Friday 20 March 2015

Readable but flawed - Natural Causes by James Oswald

[I've opted to put a few things in spoiler tags in this review - highlight the grey boxes to make them readable.]

James Oswald's Inspector McLean books have been cropping up regularly on my radar for a good while now, but as a crime agnostic I'd never felt particularly inclined to read them. I was, however, encouraged when this one made the Richard and Judy bookclub list last summer which can be a bit hit and miss for my tastes but is usually an encouraging sign. R&J bookclub picks usually score well for readability.

Which is what I think about this one. It's readable...eventually. It took me 20% to start caring and 40-45% to get properly hooked (which is an achievement, hooking me usually means 4 stars).

Natural Causes presents itself as a crime novel and this is a problem. It is a crime novel, but it's something else as well: a supernatural thriller.

I was aware of this second genre before I read the book and the reason I've put it in spoiler tags is because it massively, massively derailed an awful lot of the book for me. There were many instances where I'd nod to myself thinking "Ah, I see what you are doing here", only for it to come to nothing (although I suspect these things may Be Important in later books in the series). There are also plenty of other smallish things which don't really pertain to the plot of this book - like McLean's inheritance - which leaves it feeling flabby and loose where it needs to be tight and confident. Rather like myself.

The second problem with this Other Genre is that there's not enough of it. Only in the final throws of the novel do we get a commitment and by that point there's not enough time or context to make it work properly. The final conversation between McLean and his boss about the case is almost comically bizarre.

"So, Tony, It turns out to have been a demon from beyond the pits of hell, does it?"
"Yes, Ma'am, that's right"
"Well, I expect you've got a lot of paperwork to be catching up on."

It's a difficult one because if the book *had* shown its hand earlier, it would have changed a lot about it and I suspect it may have ended up being either derivative or ridiculous. Then again, it may have helped to give it more of an identity. I can't think of many books I've felt this divided over: it manages to be readable (eventually) yet broken in a fairly fundamental way.
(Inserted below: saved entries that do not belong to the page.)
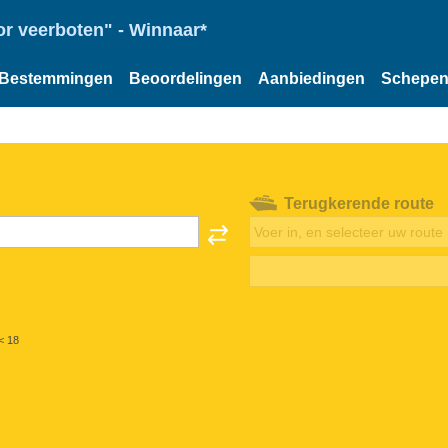
or veerboten" - Winnaar*
Bestemmingen
Beoordelingen
Aanbiedingen
Schepe
Terugkerende route
< 18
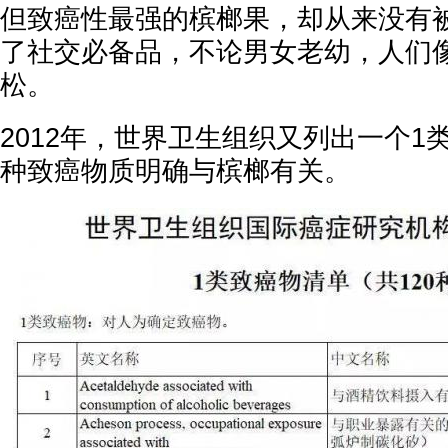
但致癌性最强的槟榔果，却从来没有
了社交必备品，不论男女老幼，人们
松。
2012年，世界卫生组织又列出一个1
种致癌物质明确与槟榔有关。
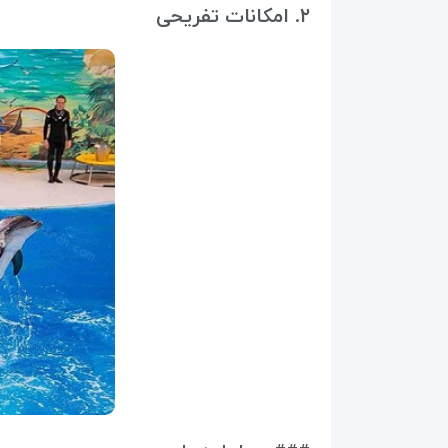
۲. امکانات تفریحی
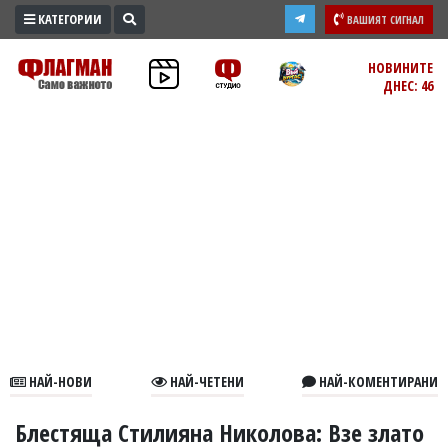
КАТЕГОРИИ
ВАШИЯТ СИГНАЛ
ПРОМО
НОВИНИТЕ
ДНЕС: 46
ЗОНА
ИЗБОРИ
2026
ПРАКТИЧНО
КУЛТУРА
ЗДРАВЕ
ПОЛИТИКА
ОБЩИНИ
ОБЩЕСТВО
ЛАЙФСТАЙЛ
НАЙ-НОВИ
НАЙ-ЧЕТЕНИ
НАЙ-КОМЕНТИРАНИ
ВОЙНАТА
В
Блестяща Стилияна Николова: Взе злато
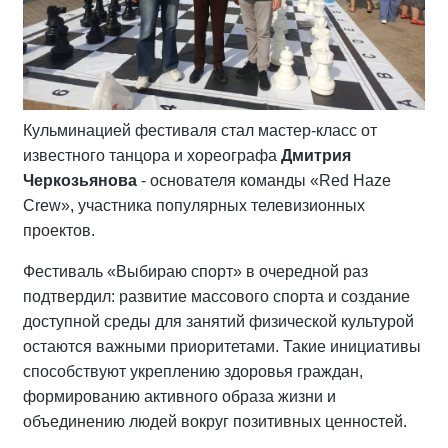
Кульминацией фестиваля стал мастер-класс от
известного танцора и хореографа
Дмитрия
Черкозьянова
- основателя команды «Red Haze
Crew», участника популярных телевизионных
проектов.
Фестиваль «Выбираю спорт» в очередной раз
подтвердил: развитие массового спорта и создание
доступной среды для занятий физической культурой
остаются важными приоритетами. Такие инициативы
способствуют укреплению здоровья граждан,
формированию активного образа жизни и
объединению людей вокруг позитивных ценностей.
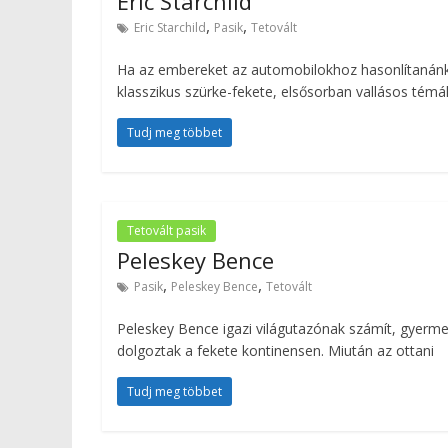
Eric Starchild
,
,
Eric Starchild
Pasik
Tetovált
Ha az embereket az automobilokhoz hasonlítanánk, 
klasszikus szürke-fekete, elsősorban vallásos témá
Tudj meg többet
Tetovált pasik
Peleskey Bence
,
,
Pasik
Peleskey Bence
Tetovált
Peleskey Bence igazi világutazónak számít, gyermek
dolgoztak a fekete kontinensen. Miután az ottani
Tudj meg többet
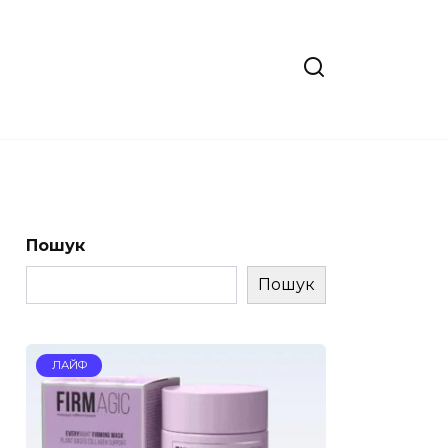
Пошук
Пошук
ЛАЙФ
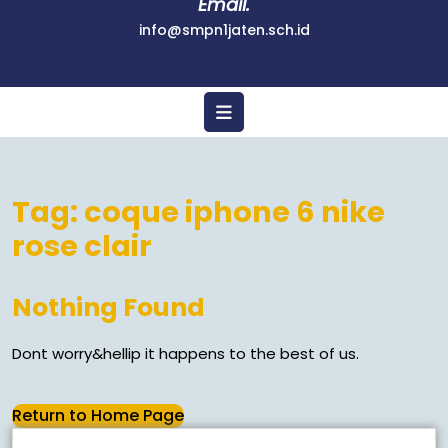
Email.
info@smpn1jaten.sch.id
Tag:
coque iphone 6 nike
rose clair
Nothing Found
Dont worry&hellip it happens to the best of us.
Return to Home Page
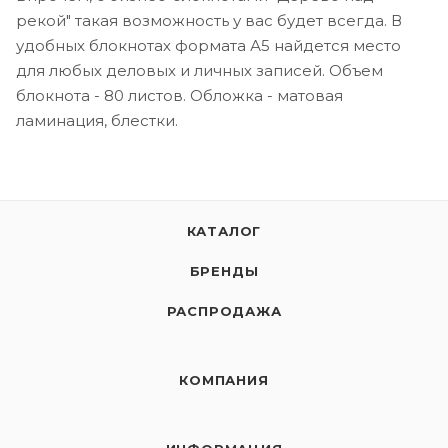
рекой" такая возможность у вас будет всегда. В
удобных блокнотах формата А5 найдется место
для любых деловых и личных записей. Объем
блокнота - 80 листов. Обложка - матовая
ламинация, блестки.
КАТАЛОГ
БРЕНДЫ
РАСПРОДАЖА
КОМПАНИЯ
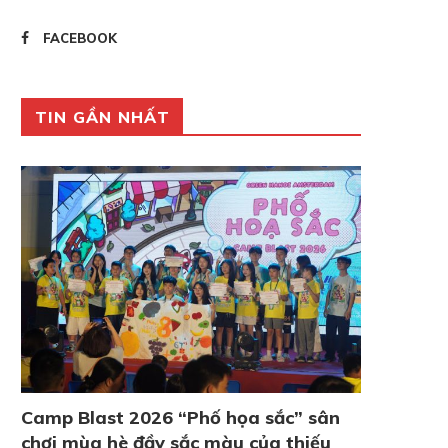
FACEBOOK
TIN GẦN NHẤT
Camp Blast 2026 “Phố họa sắc” sân
chơi mùa hè đầy sắc màu của thiếu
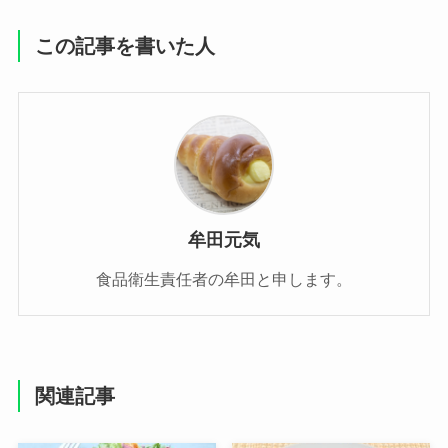
この記事を書いた人
牟田元気
食品衛生責任者の牟田と申します。
関連記事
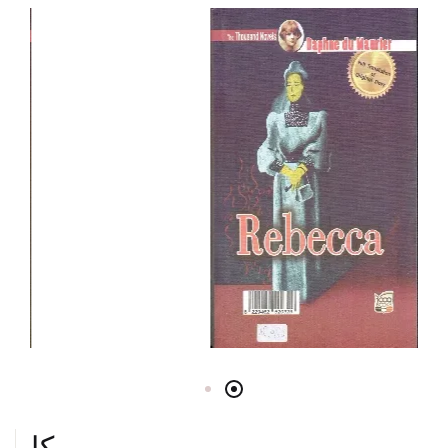
ريبيكا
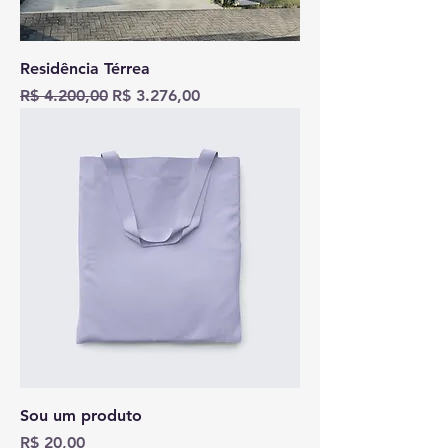
Residência Térrea
Preço normal
Preço promocional
R$ 4.200,00
R$ 3.276,00
Sou um produto
Preço
R$ 20,00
It's also fairly relentless at times. There are an awful lot of dead bodies, more than 10, not all victims and not all in the case McLean is investigating. At one point, I thought I was going to need a diagram to help me remember which bodies went with which case, let alone which cases McLean was supposed to be investigating and which ones he was merely involving himself with.

The first half is also rather repetitive with regards to McLean being knackered. If the poor bloke had just been able to go off duty and not have somebody die, or not ruminate on somebody who had died at some point in the past, matters would have been improved immensely. Allowing it to effect the plot would have been even better. Instead, there's just an endless series of conversations about the sleep McLean should be getting but isn't.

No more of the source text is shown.